▶ _EXERCISE DESCRIPTION_:
Count the lines in the records below that contain the word "vježbanje", and give only that count.

──────── DATA SHOWN ────────

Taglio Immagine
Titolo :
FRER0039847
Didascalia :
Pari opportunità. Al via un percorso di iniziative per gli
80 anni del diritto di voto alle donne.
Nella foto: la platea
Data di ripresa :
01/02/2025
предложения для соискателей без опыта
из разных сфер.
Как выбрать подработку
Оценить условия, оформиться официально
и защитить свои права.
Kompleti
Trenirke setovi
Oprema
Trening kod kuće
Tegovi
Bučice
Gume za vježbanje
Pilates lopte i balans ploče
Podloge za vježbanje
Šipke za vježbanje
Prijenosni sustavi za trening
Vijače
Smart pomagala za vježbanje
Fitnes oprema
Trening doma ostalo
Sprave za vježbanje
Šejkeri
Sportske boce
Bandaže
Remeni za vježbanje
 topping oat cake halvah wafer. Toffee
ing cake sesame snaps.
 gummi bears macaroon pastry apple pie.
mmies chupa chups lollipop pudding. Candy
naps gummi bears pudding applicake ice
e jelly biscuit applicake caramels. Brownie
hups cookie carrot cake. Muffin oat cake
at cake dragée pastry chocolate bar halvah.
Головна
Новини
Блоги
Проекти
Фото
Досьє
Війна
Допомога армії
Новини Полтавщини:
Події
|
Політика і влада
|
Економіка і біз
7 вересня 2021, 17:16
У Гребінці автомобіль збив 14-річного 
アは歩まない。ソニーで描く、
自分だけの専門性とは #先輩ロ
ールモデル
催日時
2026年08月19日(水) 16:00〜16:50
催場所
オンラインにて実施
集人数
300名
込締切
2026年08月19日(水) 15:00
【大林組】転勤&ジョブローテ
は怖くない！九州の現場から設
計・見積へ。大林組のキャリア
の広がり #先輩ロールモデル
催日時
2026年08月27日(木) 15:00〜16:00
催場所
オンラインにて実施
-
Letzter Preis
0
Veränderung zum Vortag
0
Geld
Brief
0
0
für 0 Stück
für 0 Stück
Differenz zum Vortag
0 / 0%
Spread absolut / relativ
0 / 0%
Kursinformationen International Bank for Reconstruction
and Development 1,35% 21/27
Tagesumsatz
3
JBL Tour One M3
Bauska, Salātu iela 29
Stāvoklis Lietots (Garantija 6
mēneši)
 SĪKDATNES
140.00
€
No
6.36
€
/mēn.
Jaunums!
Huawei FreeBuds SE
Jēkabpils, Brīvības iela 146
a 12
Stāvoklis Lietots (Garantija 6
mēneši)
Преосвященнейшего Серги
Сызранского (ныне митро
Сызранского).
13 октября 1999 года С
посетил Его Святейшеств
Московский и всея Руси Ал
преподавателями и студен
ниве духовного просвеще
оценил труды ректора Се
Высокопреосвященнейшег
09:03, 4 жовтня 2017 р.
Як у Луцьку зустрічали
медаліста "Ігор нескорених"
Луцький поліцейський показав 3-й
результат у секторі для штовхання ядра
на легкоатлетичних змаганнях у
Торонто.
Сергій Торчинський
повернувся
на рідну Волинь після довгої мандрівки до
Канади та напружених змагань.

────────

▶ _ANSWER FOR THE TASK_:
6